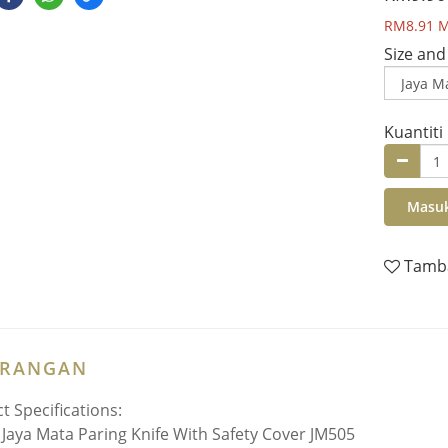
RM8.91
M
Size and
Kuantiti
Masuk
Tamba
ERANGAN
t Specifications:
:
Jaya Mata Paring Knife With Safety Cover JM505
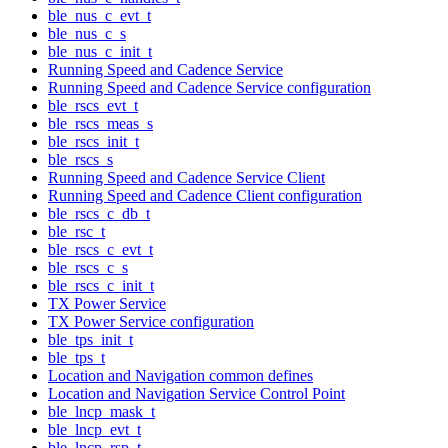
ble_nus_c_evt_t
ble_nus_c_s
ble_nus_c_init_t
Running Speed and Cadence Service
Running Speed and Cadence Service configuration
ble_rscs_evt_t
ble_rscs_meas_s
ble_rscs_init_t
ble_rscs_s
Running Speed and Cadence Service Client
Running Speed and Cadence Client configuration
ble_rscs_c_db_t
ble_rsc_t
ble_rscs_c_evt_t
ble_rscs_c_s
ble_rscs_c_init_t
TX Power Service
TX Power Service configuration
ble_tps_init_t
ble_tps_t
Location and Navigation common defines
Location and Navigation Service Control Point
ble_lncp_mask_t
ble_lncp_evt_t
ble_lncp_rsp_t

________________________

Throughout the data, tally the lines that hold the string "configuration" and report the tally alone.

3